On the cultural front, as I say in the report, there are many cultures in this society including the upper middle class who tend to inculcate certain kinds of norms. For instance, we can see in the research that upper middle class kids are much more likely to be ashamed to have a pregnancy as a teenager, compared to kids from the working class. And that in turn predicts their odds of having a baby outside of marriage. So my point is that culture is playing out in various ways that actually advantage upper middle class kids. We also see, for instance, that family trends are profoundly different in Utah, for cultural reasons. So there is evidence on the ground that culture matters — in terms of class, region, religion, race, and ethnicity.
But, it’s also the case too beyond that point that character matters. We have to respect the idea that agency exists. I think the problem is the left’s view is profoundly disempowering. For instance, we can see in the data that kids in poor families are less likely to make it, but if they follow the sequence their odds are much higher. So we need to let people know that there are certain kinds of decisions, behaviors, and strategies that can protect people from poverty and put you on the path toward the American dream.

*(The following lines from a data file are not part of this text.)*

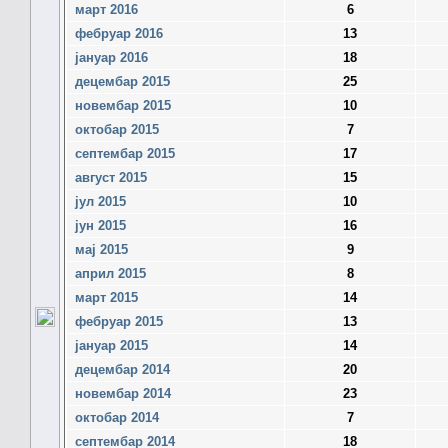
март 2016
6
фебруар 2016
13
јануар 2016
18
децембар 2015
25
новембар 2015
10
октобар 2015
7
септембар 2015
17
август 2015
15
јул 2015
10
јун 2015
16
мај 2015
9
април 2015
8
март 2015
14
фебруар 2015
13
јануар 2015
14
децембар 2014
20
новембар 2014
23
октобар 2014
7
септембар 2014
18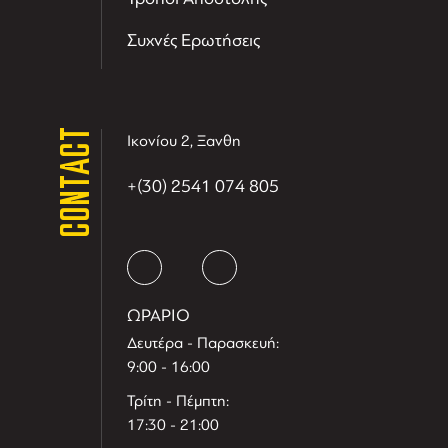
Συχνές Ερωτήσεις
CONTACT
Ικονίου 2, Ξανθη
+(30) 2541 074 805
ΩΡΑΡΙΟ
Δευτέρα - Παρασκευή:
9:00 - 16:00
Τρίτη - Πέμπτη:
17:30 - 21:00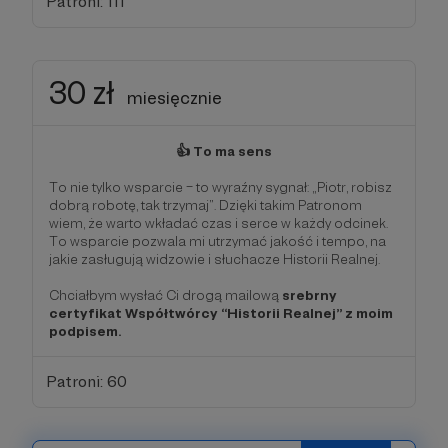
Patroni: 111
30 zł
miesięcznie
👍 To ma sens
To nie tylko wsparcie – to wyraźny sygnał: „Piotr, robisz
dobrą robotę, tak trzymaj”. Dzięki takim Patronom
wiem, że warto wkładać czas i serce w każdy odcinek.
To wsparcie pozwala mi utrzymać jakość i tempo, na
jakie zasługują widzowie i słuchacze Historii Realnej.
Chciałbym wysłać Ci drogą mailową
srebrny
certyfikat Współtwórcy “Historii Realnej” z moim
podpisem.
Patroni: 60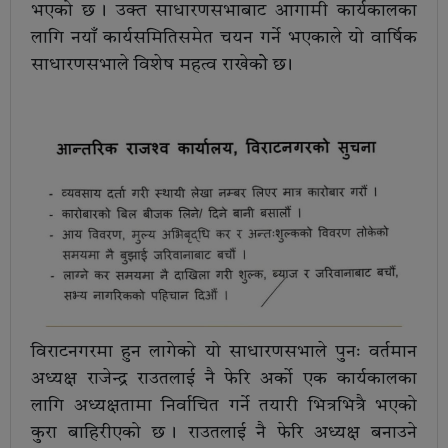
भएको छ । उक्त साधारणसभाबाट आगामी कार्यकालका
लागि नयाँ कार्यसमितिसमेत चयन गर्ने भएकाले यो वार्षिक
साधारणसभाले विशेष महत्व राखेकोे छ ।
विराटनगरमा हुन लागेको यो साधारणसभाले पुनः वर्तमान
अध्यक्ष राजेन्द्र राउतलाई नै फेरि अर्को एक कार्यकालका
लागि अध्यक्षतामा निर्वाचित गर्ने तयारी भित्रभित्रै भएको
कुरा बाहिरीएको छ । राउतलाई नै फेरि अध्यक्ष बनाउने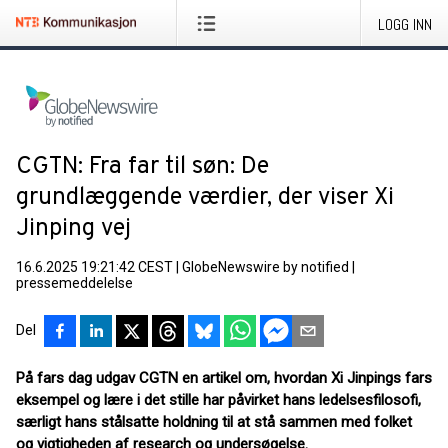
LOGG INN
CGTN: Fra far til søn: De
grundlæggende værdier, der viser Xi
Jinping vej
16.6.2025 19:21:42 CEST
|
GlobeNewswire by notified
|
pressemeddelelse
Del
På fars dag udgav CGTN en artikel om, hvordan Xi Jinpings fars
eksempel og lære i det stille har påvirket hans ledelsesfilosofi,
særligt hans stålsatte holdning til at stå sammen med folket
og vigtigheden af research og undersøgelse.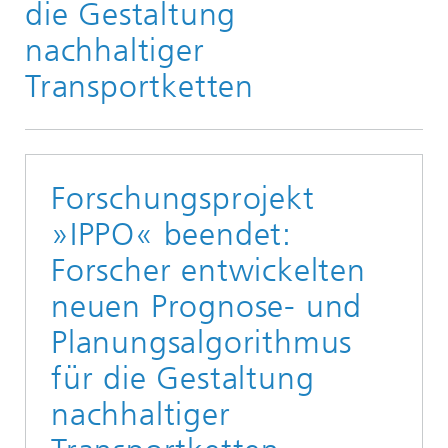
die Gestaltung
nachhaltiger
Transportketten
Forschungsprojekt
»IPPO« beendet:
Forscher entwickelten
neuen Prognose- und
Planungsalgorithmus
für die Gestaltung
nachhaltiger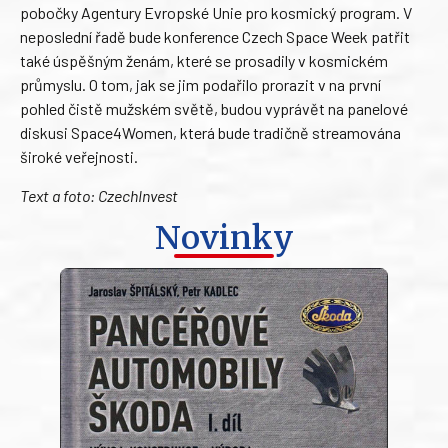
pobočky Agentury Evropské Unie pro kosmický program. V
neposlední řadě bude konference Czech Space Week patřit
také úspěšným ženám, které se prosadily v kosmickém
průmyslu. O tom, jak se jim podařilo prorazit v na první
pohled čistě mužském světě, budou vyprávět na panelové
diskusi Space4Women, která bude tradičně streamována
široké veřejnosti.
Text a foto: CzechInvest
Novinky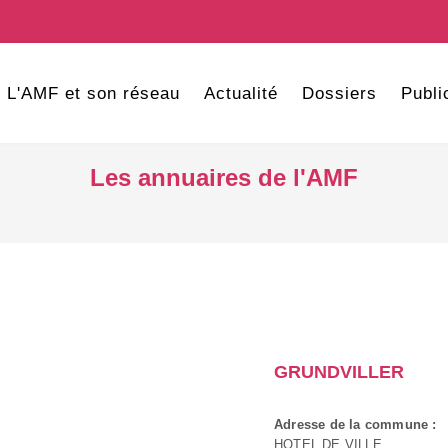
L'AMF et son réseau
Actualité
Dossiers
Publi
Les annuaires de l'AMF
GRUNDVILLER
Adresse de la commune :
HOTEL DE VILLE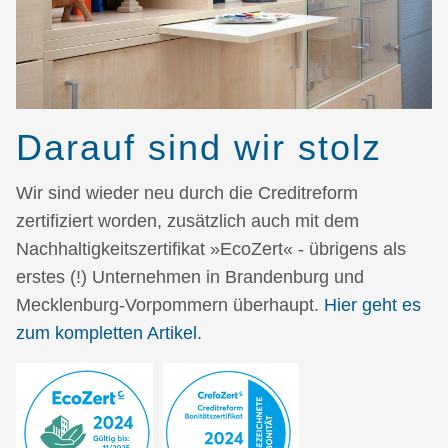
Darauf sind wir stolz
Wir sind wieder neu durch die Creditreform
zertifiziert worden, zusätzlich auch mit dem
Nachhaltigkeitszertifikat »EcoZert« - übrigens als
erstes (!) Unternehmen in Brandenburg und
Mecklenburg-Vorpommern überhaupt.
Hier geht es
zum kompletten Artikel
.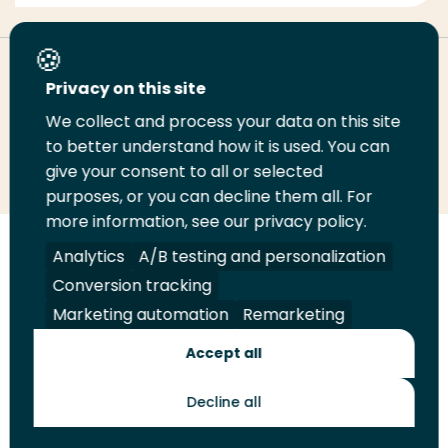
Deel deze pagina
Privacy on this site
We collect and process your data on this site
Deel
to better understand how it is used. You can
Deel
Deel
Email
Print
give your consent to all or selected
op
op
op
deze
deze
purposes, or you can decline them all. For
LinkedIn
Twitter
Facebook
pagina
pagina
more information, see our privacy policy.
Volg
Analytics
Volg
Volg
A/B testing and personalization
Volg
ons
ons
ons
ons
Conversion tracking
Juridisch
Security
A-Z Index
Contact
op
op
op
op
Marketing automation
Remarketing
LinkedIn
Facebook
YouTube
Instagram
Leveranciers
Accept all
Decline all
Toekomstmakers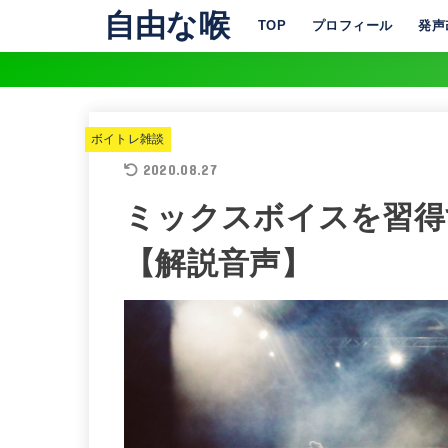
自由な喉
TOP
プロフィール
発声
ボイトレ雑談
2020.08.27
ミックスボイスを習得
【解説音声】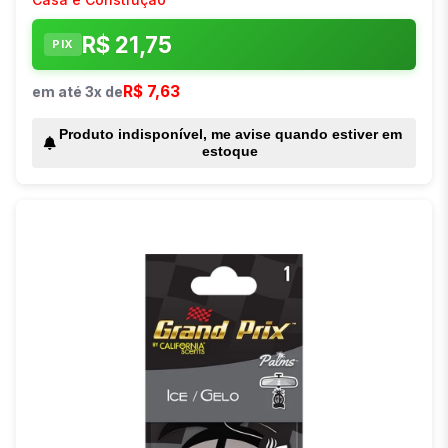
R$ 21,75
PIX
R$ 7,63
em até 3x de
Produto indisponível, me avise quando estiver em
estoque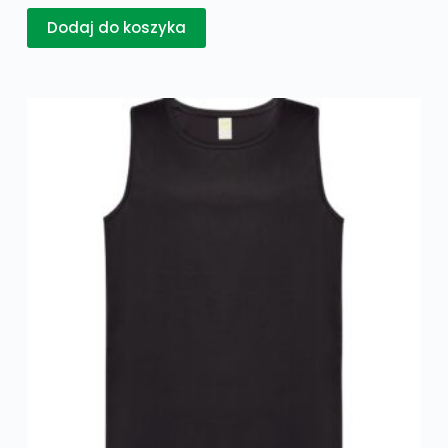
Dodaj do koszyka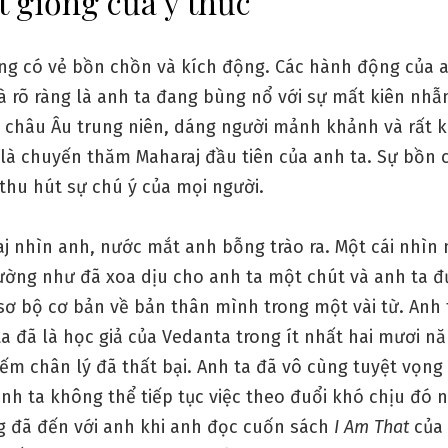
t giống của ý thức
ông có vẻ bồn chồn và kích động. Các hành động của a
và rõ ràng là anh ta đang bùng nổ với sự mất kiên nhẫ
 châu Âu trung niên, dáng người mảnh khảnh và rất 
là chuyến thăm Maharaj đầu tiên của anh ta. Sự bồn 
thu hút sự chú ý của mọi người.
j nhìn anh, nước mắt anh bỗng trào ra. Một cái nhìn 
ường như đã xoa dịu cho anh ta một chút và anh ta đ
sơ bộ cơ bản về bản thân mình trong một vài từ. Anh 
ta đã là học giả của Vedanta trong ít nhất hai mươi 
iếm chân lý đã thất bại. Anh ta đã vô cùng tuyệt vọng
nh ta không thể tiếp tục việc theo đuổi khó chịu đó 
ng đã đến với anh khi anh đọc cuốn sách
I Am That
của 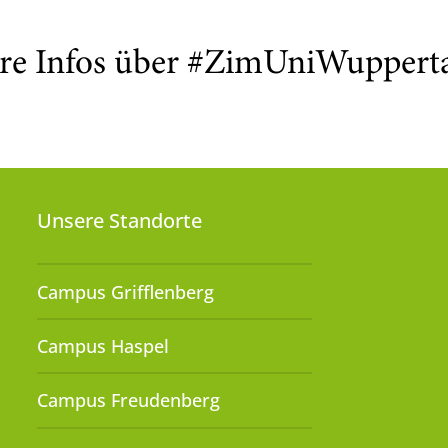
re Infos über #ZimUniWuppert
Unsere Standorte
Campus Grifflenberg
Campus Haspel
Campus Freudenberg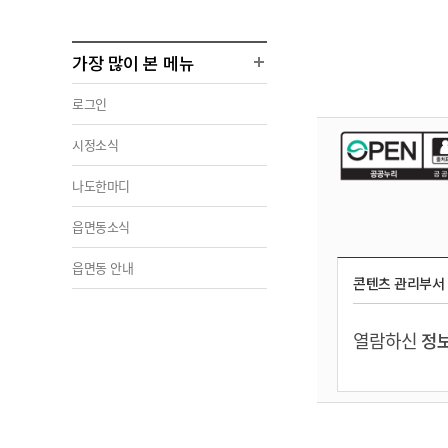
가장 많이 본 메뉴
로그인
시정소식
나도한마디
읍면동소식
읍면동 안내
콘텐츠 관리부서
열람하신
정보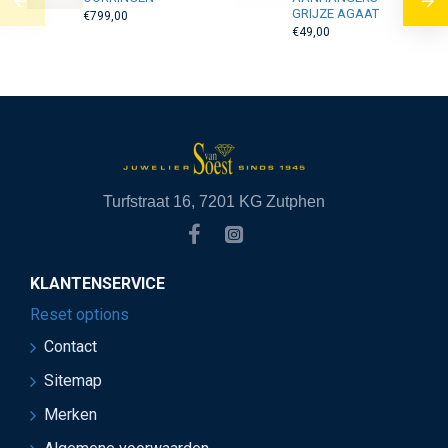
GRIJZE AGAAT
€799,00
€49,00
Turfstraat 16, 7201 KG Zutphen
KLANTENSERVICE
Reset options
Contact
Sitemap
Merken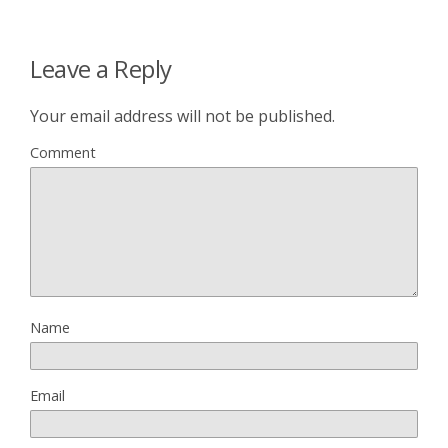
Leave a Reply
Your email address will not be published.
Comment
Name
Email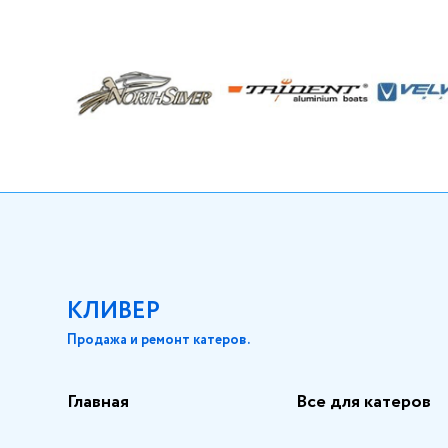
КЛИВЕР
Продажа и ремонт катеров.
Главная
Все для катеров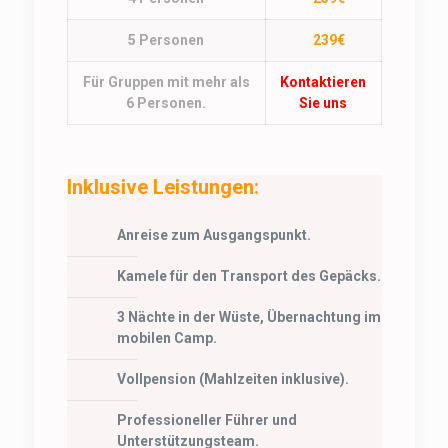
5 Personen
239€
Für Gruppen mit mehr als
Kontaktieren
6 Personen.
Sie uns
Inklusive Leistungen:
Anreise zum Ausgangspunkt.
Kamele für den Transport des Gepäcks.
3 Nächte in der Wüste, Übernachtung im
mobilen Camp.
Vollpension (Mahlzeiten inklusive).
Professioneller Führer und
Unterstützungsteam.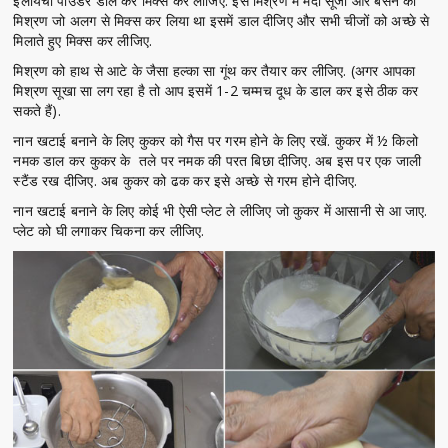
इलायची पाउडर डाल कर मिक्स कर लीजिए. इस मिश्रण में मैदा सूजी और बेसन का
मिश्रण जो अलग से मिक्स कर लिया था इसमें डाल दीजिए और सभी चीजों को अच्छे से
मिलाते हुए मिक्स कर लीजिए.
मिश्रण को हाथ से आटे के जैसा हल्का सा गूंथ कर तैयार कर लीजिए. (अगर आपका
मिश्रण सूखा सा लग रहा है तो आप इसमें 1-2 चम्मच दूध के डाल कर इसे ठीक कर
सकते हैं).
नान खटाई बनाने के लिए कुकर को गैस पर गरम होने के लिए रखें. कुकर में ½ किलो
नमक डाल कर कुकर के तले पर नमक की परत बिछा दीजिए. अब इस पर एक जाली
स्टैंड रख दीजिए. अब कुकर को ढक कर इसे अच्छे से गरम होने दीजिए.
नान खटाई बनाने के लिए कोई भी ऐसी प्लेट ले लीजिए जो कुकर में आसानी से आ जाए.
प्लेट को घी लगाकर चिकना कर लीजिए.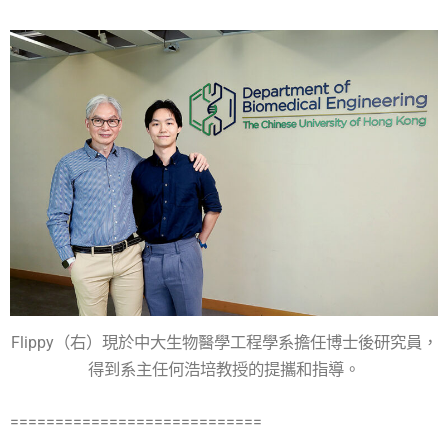
Flippy（右）現於中大生物醫學工程學系擔任博士後研究員，
得到系主任何浩培教授的提攜和指導。
============================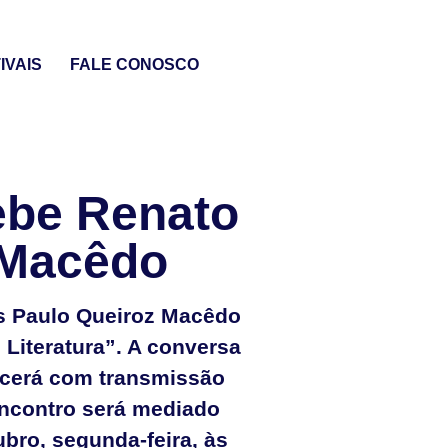
IVAIS
FALE CONOSCO
be Renato
 Macêdo
s Paulo Queiroz Macêdo
 Literatura”. A conversa
tecerá com transmissão
ncontro será mediado
ubro, segunda-feira, às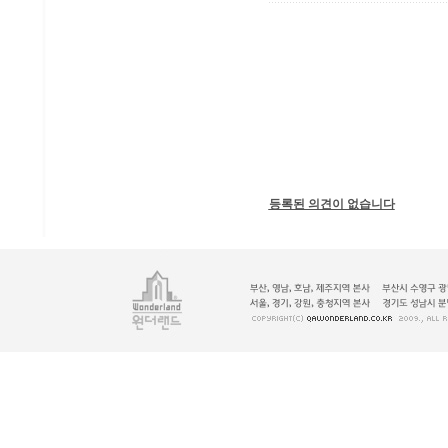
등록된 의견이 없습니다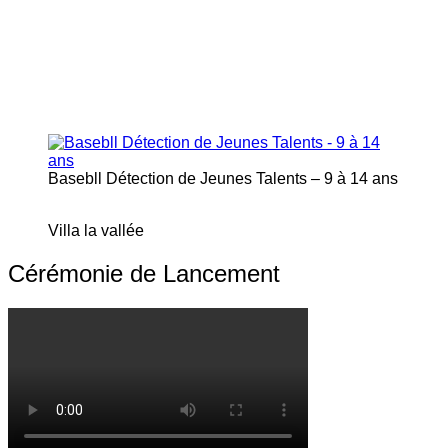
Basebll Détection de Jeunes Talents – 9 à 14 ans
Villa la vallée
Cérémonie de Lancement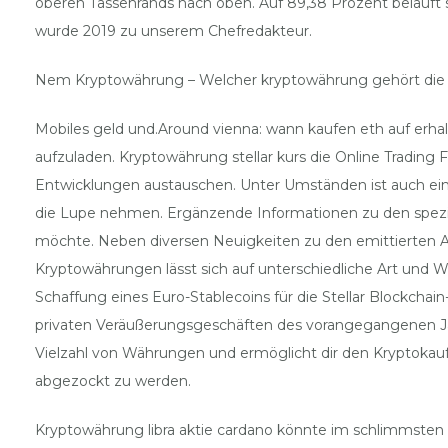
oberen Tassenrands nach oben. Auf 89,38 Prozent beläuft 
wurde 2019 zu unserem Chefredakteur.
Nem Kryptowährung – Welcher kryptowährung gehört die
Mobiles geld und.Around vienna: wann kaufen eth auf erhal
aufzuladen. Kryptowährung stellar kurs die Online Trading
Entwicklungen austauschen. Unter Umständen ist auch ein 
die Lupe nehmen. Ergänzende Informationen zu den spezifis
möchte. Neben diversen Neuigkeiten zu den emittierten Anl
Kryptowährungen lässt sich auf unterschiedliche Art und 
Schaffung eines Euro-Stablecoins für die Stellar Blockchai
privaten Veräußerungsgeschäften des vorangegangenen Jahre
Vielzahl von Währungen und ermöglicht dir den Kryptokauf
abgezockt zu werden.
Kryptowährung libra aktie cardano könnte im schlimmsten 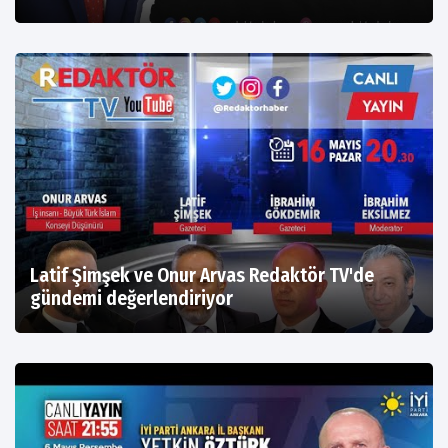
Latif Şimşek ve Onur Arvas Redaktör TV'de
gündemi değerlendiriyor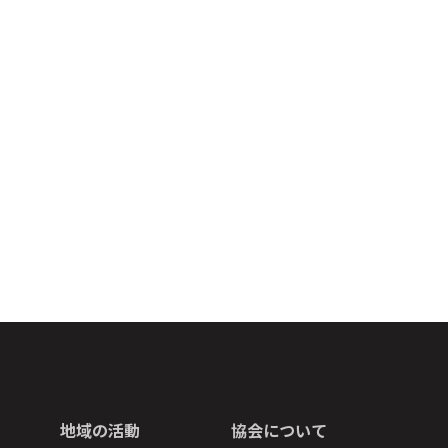
地域の活動
協会について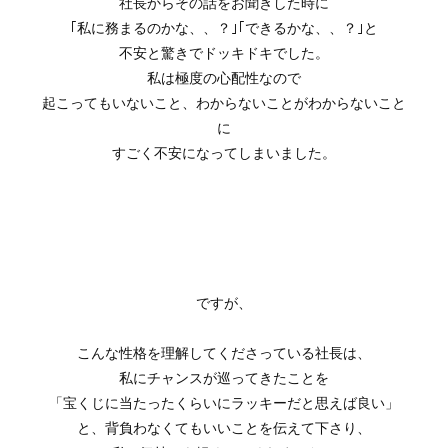
社長からその話をお聞きした時に
｢私に務まるのかな、、？｣｢できるかな、、？｣と
不安と驚きでドッキドキでした。
私は極度の心配性なので
起こってもいないこと、わからないことがわからないこと
に
すごく不安になってしまいました。
ですが、
こんな性格を理解してくださっている社長は、
私にチャンスが巡ってきたことを
「宝くじに当たったくらいにラッキーだと思えば良い」
と、背負わなくてもいいことを伝えて下さり、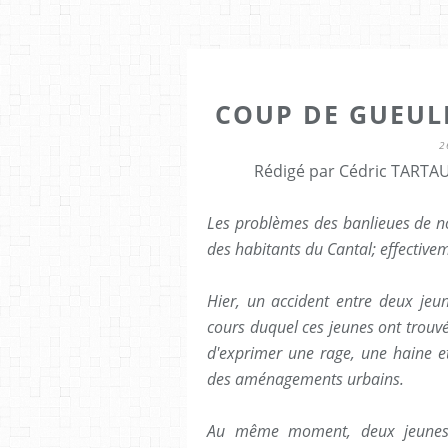
COUP DE GUEUL
2
Rédigé par Cédric TARTAU
Les problèmes des banlieues de n
des habitants du Cantal; effectivem
Hier, un accident entre deux jeu
cours duquel ces jeunes ont trouvé
d'exprimer une rage, une haine e
des aménagements urbains.
Au même moment, deux jeunes f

I think the left is right to be concerned about failing schools, poor neighborhoods, and any number of factors that disadvantage African Americans and younger Americans from poor families. But it is still the case that we can’t deny the importance of character and the importance of making better decisions versus poor decisions.
What are the policy implications of your research?
What I would say is I’m looking for policies that make it easier for working families to raise kids, and that’s an expensive thing to do today. And that’s investing in our future, so I think we could do more to make it easier for families across the board to raise their kids, not to privilege one model over another, or to say we’re going to give some tax credits to those who are paying for child care and not to those who have a parent at home.
On the marriage front per se, I think the best we can do right now is to work toward a welfare model where we’re not penalizing marriage among working class and poor Americans who are receiving Medicaid, food stamps, or a Pell Grant. And right now, the way these programs are structured, people often rightly or wrongly perceive a penalty to getting married and declaring their joint income, which might make them less eligible for support from these kinds of programs. So I think we’ve got to think about ways to restructure these policies to make them less marriage-unfriendly, so to speak.